* _What is expected_:
Look below for the line containing "Publica Health ...". Output it and each remaining line of the entries exactly, and nothing else.

* _Exercise material_:

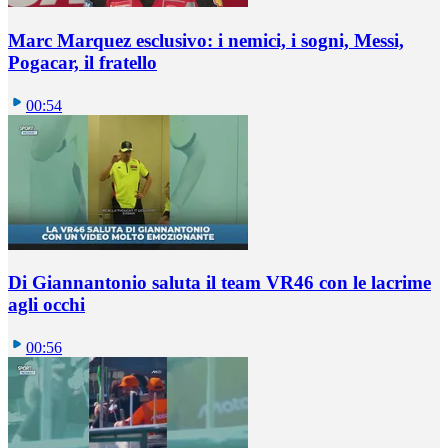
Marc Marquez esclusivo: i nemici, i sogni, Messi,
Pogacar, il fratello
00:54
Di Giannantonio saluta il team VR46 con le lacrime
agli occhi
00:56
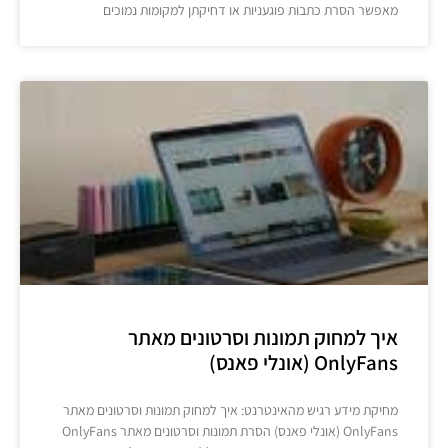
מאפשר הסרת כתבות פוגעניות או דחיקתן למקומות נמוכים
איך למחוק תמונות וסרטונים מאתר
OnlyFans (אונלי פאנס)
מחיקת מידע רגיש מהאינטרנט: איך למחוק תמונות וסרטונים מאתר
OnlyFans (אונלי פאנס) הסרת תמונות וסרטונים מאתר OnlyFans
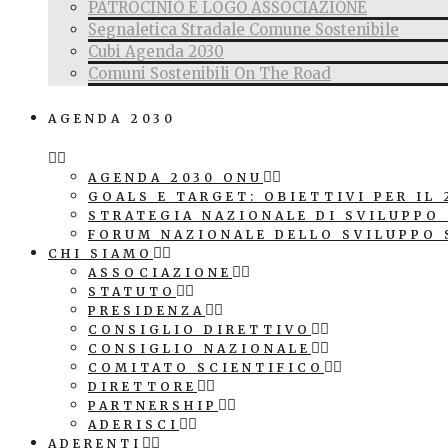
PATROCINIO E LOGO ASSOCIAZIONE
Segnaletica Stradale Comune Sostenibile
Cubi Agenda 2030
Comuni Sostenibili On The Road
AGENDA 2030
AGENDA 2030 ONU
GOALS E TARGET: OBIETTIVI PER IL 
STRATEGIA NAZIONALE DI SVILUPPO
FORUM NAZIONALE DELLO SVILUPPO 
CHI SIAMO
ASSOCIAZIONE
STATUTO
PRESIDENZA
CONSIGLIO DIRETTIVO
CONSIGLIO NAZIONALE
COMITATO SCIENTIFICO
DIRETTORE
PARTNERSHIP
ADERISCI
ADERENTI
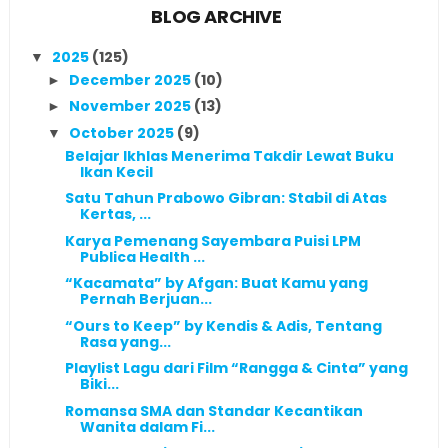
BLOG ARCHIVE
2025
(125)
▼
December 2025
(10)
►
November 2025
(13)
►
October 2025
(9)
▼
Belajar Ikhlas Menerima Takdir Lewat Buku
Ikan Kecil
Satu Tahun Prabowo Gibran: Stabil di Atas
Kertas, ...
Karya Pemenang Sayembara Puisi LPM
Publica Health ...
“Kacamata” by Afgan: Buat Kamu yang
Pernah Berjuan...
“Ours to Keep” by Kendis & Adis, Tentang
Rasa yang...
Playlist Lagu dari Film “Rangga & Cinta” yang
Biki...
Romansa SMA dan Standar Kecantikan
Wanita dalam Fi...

* _Exercise result_:
Publica Health ...
“Kacamata” by Afgan: Buat Kamu yang
Pernah Berjuan...
“Ours to Keep” by Kendis & Adis, Tentang
Rasa yang...
Playlist Lagu dari Film “Rangga & Cinta” yang
Biki...
Romansa SMA dan Standar Kecantikan
Wanita dalam Fi...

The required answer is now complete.